Para mi decepción el bar ya estaba abierto cuando llegué al lugar, daba la sensación de que el
dueño sabía que vendría y había decidido abrir antes. Era una noche sin luna, y en una calle
donde al parecer los faroles brillaban por su ausencia la única luz presente era la de ese único
edificio. Sus brillantes luces de neón rojo que formaban la palabra “abierto” me llamaban.
Necesité de toda mi fuerza de voluntad para que mis piernas no se movieran por su cuenta. Si
alguien pasara por esa calle desierta, se encontraría con la extraña y ridícula imagen de un
hombre inmóvil e indeciso, mirando fijamente el edificio al que deseaba entrar pero no se
atrevía. Sentí que estuve así toda una eternidad. La duda me carcomía y me molestaba.

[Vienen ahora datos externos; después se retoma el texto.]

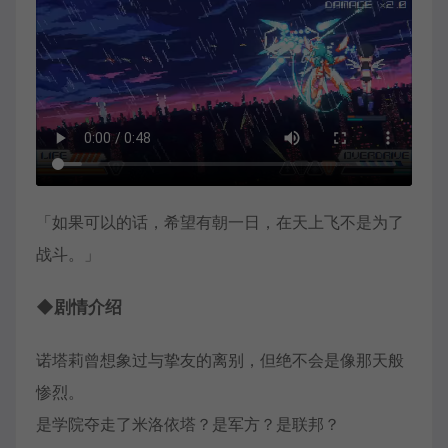
「如果可以的话，希望有朝一日，在天上飞不是为了
战斗。」
◆剧情介绍
诺塔莉曾想象过与挚友的离别，但绝不会是像那天般
惨烈。
是学院夺走了米洛依塔？是军方？是联邦？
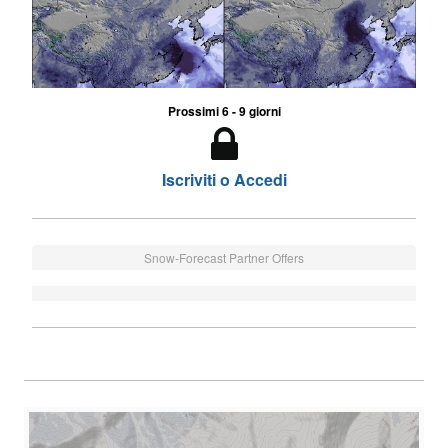
Prossimi 6 - 9 giorni
Iscriviti o Accedi
Snow-Forecast Partner Offers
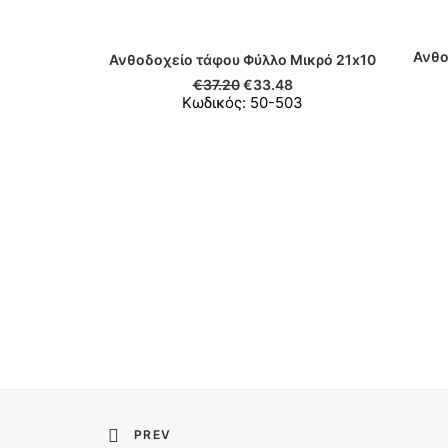
Ανθο
Ανθοδοχείο τάφου Φύλλο Μικρό 21x10
ΠΡΟΣΘΉΚΗ ΣΤΟ ΚΑΛΆΘΙ
€
37.20
€
33.48
Κωδικός: 50-503
PREV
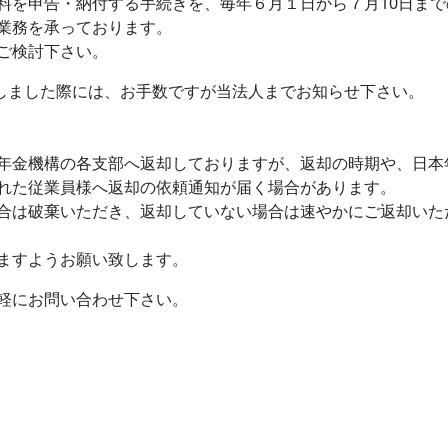
料を申告・納付する手続きを、毎年６月１日から７月10日ま
業務を承っております。
ご検討下さい。
しました際には、お手数ですが当法人までお知らせ下さい。
年金機構の各支部へ返却しておりますが、返却の時期や、日本
れた従業員様へ返却の依頼通知が届く場合があります。
合は破棄いただき、返却していない場合は速やかにご返却いた
ますようお願い致します。
軽にお問い合わせ下さい。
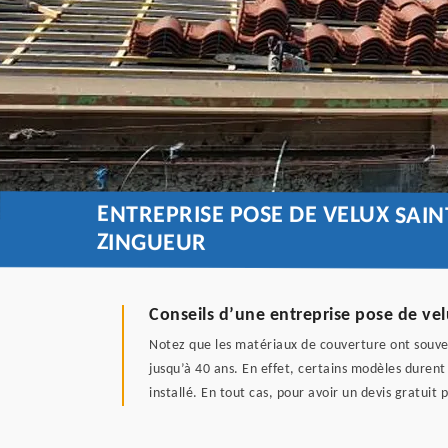
ENTREPRISE POSE DE VELUX SAIN
ZINGUEUR
Conseils d’une entreprise pose de velu
Notez que les matériaux de couverture ont souven
jusqu’à 40 ans. En effet, certains modèles durent
installé. En tout cas, pour avoir un devis gratui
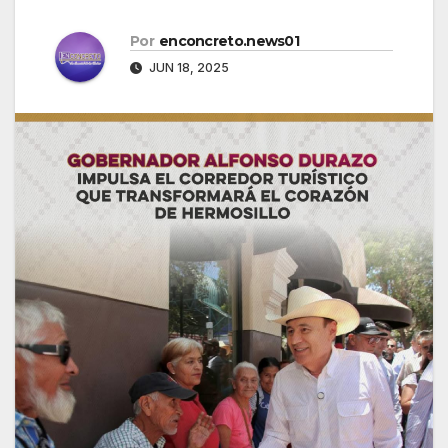
Por
enconcreto.news01
JUN 18, 2025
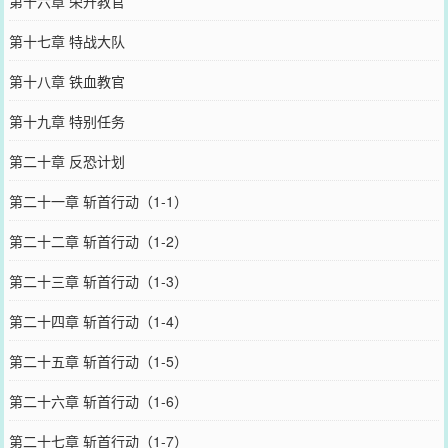
第十六章 荣升教官
第十七章 特战大队
第十八章 铁血教官
第十九章 特别任务
第二十章 反恐计划
第二十一章 斩首行动（1-1）
第二十二章 斩首行动（1-2）
第二十三章 斩首行动（1-3）
第二十四章 斩首行动（1-4）
第二十五章 斩首行动（1-5）
第二十六章 斩首行动（1-6）
第二十七章 斩首行动（1-7）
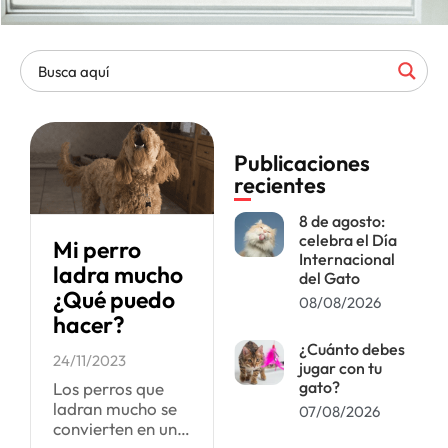
Publicaciones
recientes
8 de agosto:
celebra el Día
Mi perro
Internacional
ladra mucho
del Gato
¿Qué puedo
08/08/2026
hacer?
¿Cuánto debes
24/11/2023
jugar con tu
gato?
Los perros que
ladran mucho se
07/08/2026
convierten en un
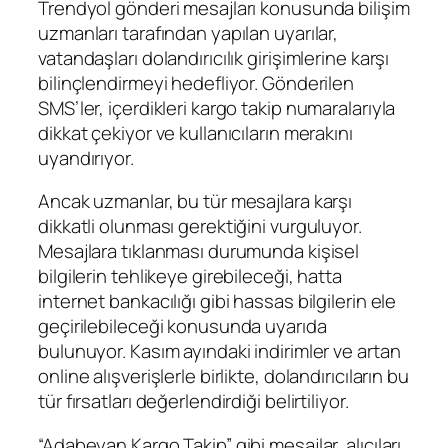
Trendyol gönderi mesajları konusunda bilişim
uzmanları tarafından yapılan uyarılar,
vatandaşları dolandırıcılık girişimlerine karşı
bilinçlendirmeyi hedefliyor. Gönderilen
SMS’ler, içerdikleri kargo takip numaralarıyla
dikkat çekiyor ve kullanıcıların merakını
uyandırıyor.
Ancak uzmanlar, bu tür mesajlara karşı
dikkatli olunması gerektiğini vurguluyor.
Mesajlara tıklanması durumunda kişisel
bilgilerin tehlikeye girebileceği, hatta
internet bankacılığı gibi hassas bilgilerin ele
geçirilebileceği konusunda uyarıda
bulunuyor. Kasım ayındaki indirimler ve artan
online alışverişlerle birlikte, dolandırıcıların bu
tür fırsatları değerlendirdiği belirtiliyor.
“Adabeyan Kargo Takip” gibi mesajlar, alıcıları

Finalmente decidí dejarlo estar y continué con mi camino a casa, pero de la nada un anciano
apareció, su cara estaba demacrada y parecía que cargara el peso del mundo y del tiempo en
su espalda. Se detuvo a mi lado y me miró como si me conociera de toda la vida y al mismo
tiempo como si fuera un completo desconocido, luego cruzó la calle y entró en el bar. Nada
en la vida me había perturbado tanto como aquel hombre, pero fue el impulso que necesitaba
para que finalmente pudiera entrar en el local. Crucé la calle siguiendo al anciano, me detuve
justo frente a la puerta, respiré profundamente y entré.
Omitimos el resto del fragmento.